The Chief Justice, however, ruled for the plaintiffs granting them leave to file their amended statement of claim in this proceeding in terms of the first amended statement of claim.

He also ordered that Kingdom of Tonga and Tongasat make affidavits stating whether it has in its possession custody or power any documents related to issues arising between the parties to this proceeding.

Further applications was adjourned to be called on June 23 for further consideration.


The background is that, Tongasat had in its defence said it had an Exclusive Agency Agreement with the Kingdom to market and manage the licensing and frequency assignments of orbital slots registered by the Kingdom with the International Telecommunications Union.

A dispute arose with the China Electronic System Engineering Company CESEC, a corporation associated with PRC, over its unlawful use of the orbital slot at 130 degrees.

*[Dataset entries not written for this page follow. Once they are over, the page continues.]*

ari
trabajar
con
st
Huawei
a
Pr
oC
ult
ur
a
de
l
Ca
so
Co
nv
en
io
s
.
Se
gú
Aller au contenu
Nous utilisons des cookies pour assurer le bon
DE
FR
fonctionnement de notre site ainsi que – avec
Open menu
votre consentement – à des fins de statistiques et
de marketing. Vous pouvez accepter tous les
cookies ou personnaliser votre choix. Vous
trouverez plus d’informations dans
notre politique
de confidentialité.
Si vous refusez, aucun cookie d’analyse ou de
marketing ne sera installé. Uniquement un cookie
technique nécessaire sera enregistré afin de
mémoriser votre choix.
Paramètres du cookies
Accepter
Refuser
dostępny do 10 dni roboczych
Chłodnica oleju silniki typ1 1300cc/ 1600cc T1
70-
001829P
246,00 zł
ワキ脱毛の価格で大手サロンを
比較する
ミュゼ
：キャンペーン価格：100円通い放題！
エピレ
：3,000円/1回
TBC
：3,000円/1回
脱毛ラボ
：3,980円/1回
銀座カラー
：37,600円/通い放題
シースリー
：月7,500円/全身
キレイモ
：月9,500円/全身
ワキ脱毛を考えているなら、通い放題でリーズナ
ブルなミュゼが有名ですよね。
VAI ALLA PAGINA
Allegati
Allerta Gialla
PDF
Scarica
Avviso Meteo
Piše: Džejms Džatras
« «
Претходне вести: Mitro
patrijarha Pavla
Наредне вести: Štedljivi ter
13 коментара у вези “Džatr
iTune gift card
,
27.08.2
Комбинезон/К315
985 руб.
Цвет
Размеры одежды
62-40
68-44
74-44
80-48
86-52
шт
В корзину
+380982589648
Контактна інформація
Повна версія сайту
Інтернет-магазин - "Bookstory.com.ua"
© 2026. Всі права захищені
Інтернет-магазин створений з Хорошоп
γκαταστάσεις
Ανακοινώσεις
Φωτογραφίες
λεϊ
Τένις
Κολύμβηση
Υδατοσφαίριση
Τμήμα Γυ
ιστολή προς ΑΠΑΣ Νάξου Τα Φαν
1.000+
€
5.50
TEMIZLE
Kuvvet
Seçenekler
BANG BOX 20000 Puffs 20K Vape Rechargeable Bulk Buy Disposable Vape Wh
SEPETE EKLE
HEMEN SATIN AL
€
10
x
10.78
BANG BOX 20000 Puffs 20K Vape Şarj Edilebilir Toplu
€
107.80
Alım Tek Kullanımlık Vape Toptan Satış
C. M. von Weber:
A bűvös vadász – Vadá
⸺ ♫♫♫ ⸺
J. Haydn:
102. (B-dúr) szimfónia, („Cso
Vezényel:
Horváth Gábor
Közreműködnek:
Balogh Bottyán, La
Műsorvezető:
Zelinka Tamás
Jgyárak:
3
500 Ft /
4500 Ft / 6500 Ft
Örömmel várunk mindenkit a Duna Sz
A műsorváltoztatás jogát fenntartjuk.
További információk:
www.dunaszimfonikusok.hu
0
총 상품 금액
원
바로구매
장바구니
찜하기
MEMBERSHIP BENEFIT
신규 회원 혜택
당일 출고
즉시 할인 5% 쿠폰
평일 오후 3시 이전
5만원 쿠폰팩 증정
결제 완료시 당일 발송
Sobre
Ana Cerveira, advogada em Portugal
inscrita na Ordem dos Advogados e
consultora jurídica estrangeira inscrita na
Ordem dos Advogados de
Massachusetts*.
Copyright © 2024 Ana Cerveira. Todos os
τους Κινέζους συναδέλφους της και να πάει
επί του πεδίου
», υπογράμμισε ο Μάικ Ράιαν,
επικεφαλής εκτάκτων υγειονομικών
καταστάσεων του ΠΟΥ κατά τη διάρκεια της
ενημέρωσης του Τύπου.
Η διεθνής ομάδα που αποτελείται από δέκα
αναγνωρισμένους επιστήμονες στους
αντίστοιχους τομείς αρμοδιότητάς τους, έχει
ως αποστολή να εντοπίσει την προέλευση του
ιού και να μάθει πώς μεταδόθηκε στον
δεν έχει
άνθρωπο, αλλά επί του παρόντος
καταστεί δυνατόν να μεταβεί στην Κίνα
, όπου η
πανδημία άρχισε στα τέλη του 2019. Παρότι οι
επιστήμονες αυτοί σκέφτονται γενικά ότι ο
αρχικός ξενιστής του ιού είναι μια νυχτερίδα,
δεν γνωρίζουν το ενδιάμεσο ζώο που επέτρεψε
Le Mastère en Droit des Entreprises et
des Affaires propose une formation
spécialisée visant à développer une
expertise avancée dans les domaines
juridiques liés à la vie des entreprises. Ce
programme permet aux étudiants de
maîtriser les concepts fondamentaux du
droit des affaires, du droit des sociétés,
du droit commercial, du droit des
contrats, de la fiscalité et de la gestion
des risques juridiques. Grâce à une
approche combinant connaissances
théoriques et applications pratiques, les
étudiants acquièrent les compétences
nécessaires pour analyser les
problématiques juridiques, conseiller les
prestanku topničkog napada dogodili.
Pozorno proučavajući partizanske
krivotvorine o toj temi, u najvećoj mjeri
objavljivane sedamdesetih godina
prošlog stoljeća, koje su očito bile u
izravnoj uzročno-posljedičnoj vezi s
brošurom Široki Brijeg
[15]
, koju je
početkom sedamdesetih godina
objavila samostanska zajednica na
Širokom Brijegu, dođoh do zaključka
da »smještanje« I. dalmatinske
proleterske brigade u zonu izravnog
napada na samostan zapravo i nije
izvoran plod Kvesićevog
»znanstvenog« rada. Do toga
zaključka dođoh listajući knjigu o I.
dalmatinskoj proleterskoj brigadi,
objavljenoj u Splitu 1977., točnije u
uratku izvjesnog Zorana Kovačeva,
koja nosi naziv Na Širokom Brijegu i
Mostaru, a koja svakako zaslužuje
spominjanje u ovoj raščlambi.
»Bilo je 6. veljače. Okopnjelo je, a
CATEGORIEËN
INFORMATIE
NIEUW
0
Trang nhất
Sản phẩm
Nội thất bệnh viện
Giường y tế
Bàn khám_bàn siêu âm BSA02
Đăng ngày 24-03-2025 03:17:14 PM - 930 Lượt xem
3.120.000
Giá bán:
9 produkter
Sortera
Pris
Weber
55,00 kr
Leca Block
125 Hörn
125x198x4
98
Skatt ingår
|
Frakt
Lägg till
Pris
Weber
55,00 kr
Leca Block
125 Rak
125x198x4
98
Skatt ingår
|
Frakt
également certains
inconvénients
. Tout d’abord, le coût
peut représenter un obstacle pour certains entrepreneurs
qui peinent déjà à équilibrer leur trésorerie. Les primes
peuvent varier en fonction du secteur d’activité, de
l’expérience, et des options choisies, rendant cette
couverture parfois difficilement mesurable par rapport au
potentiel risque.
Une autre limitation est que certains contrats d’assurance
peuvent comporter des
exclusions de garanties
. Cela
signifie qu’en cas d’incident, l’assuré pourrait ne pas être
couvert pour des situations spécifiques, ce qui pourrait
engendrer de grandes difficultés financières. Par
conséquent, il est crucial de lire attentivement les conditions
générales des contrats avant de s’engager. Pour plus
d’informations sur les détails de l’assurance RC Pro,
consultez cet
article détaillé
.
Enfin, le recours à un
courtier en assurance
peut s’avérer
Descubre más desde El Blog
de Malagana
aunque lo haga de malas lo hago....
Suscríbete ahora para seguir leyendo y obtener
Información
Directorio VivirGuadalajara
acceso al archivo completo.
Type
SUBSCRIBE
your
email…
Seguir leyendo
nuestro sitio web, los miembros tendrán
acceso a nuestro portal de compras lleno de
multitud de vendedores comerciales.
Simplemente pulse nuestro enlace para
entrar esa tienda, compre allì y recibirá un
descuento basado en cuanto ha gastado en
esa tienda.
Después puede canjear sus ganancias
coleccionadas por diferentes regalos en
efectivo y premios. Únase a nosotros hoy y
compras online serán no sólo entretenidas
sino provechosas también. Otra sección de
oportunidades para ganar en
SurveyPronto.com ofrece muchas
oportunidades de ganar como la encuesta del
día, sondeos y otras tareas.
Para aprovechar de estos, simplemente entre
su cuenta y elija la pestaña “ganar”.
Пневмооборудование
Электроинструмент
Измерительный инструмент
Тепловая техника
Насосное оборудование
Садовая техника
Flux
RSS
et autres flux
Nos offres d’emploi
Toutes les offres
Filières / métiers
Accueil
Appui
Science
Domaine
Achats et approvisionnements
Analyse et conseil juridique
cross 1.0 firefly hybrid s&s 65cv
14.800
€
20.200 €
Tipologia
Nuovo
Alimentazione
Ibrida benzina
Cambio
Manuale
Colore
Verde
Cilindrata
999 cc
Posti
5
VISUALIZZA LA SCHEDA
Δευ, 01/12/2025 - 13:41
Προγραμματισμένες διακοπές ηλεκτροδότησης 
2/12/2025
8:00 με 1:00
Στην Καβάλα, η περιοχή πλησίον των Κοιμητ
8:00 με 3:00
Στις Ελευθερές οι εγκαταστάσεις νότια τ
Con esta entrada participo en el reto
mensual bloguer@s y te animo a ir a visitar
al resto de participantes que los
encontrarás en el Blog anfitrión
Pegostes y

Tongasat said it concluded on behalf of the Kingdom a settlement wich CESEC under which this company would pay USD$49,900,000 in two tranches of USD$24,451,000 on July 2008 (the first tranche payment) and USD$25,449,000 on December 2010 (second payment) and Tongasat to receive 50 percent of the first payment (subject to negotiation) and another 50 percent of the second payment.

It then pleaded that the second tranche payment was collected by the Kingdom and paid to it in performance of its obligation under the Exclusive Agency Agreement and later that it received the second payment in consideration for the mutural termination of this agreement.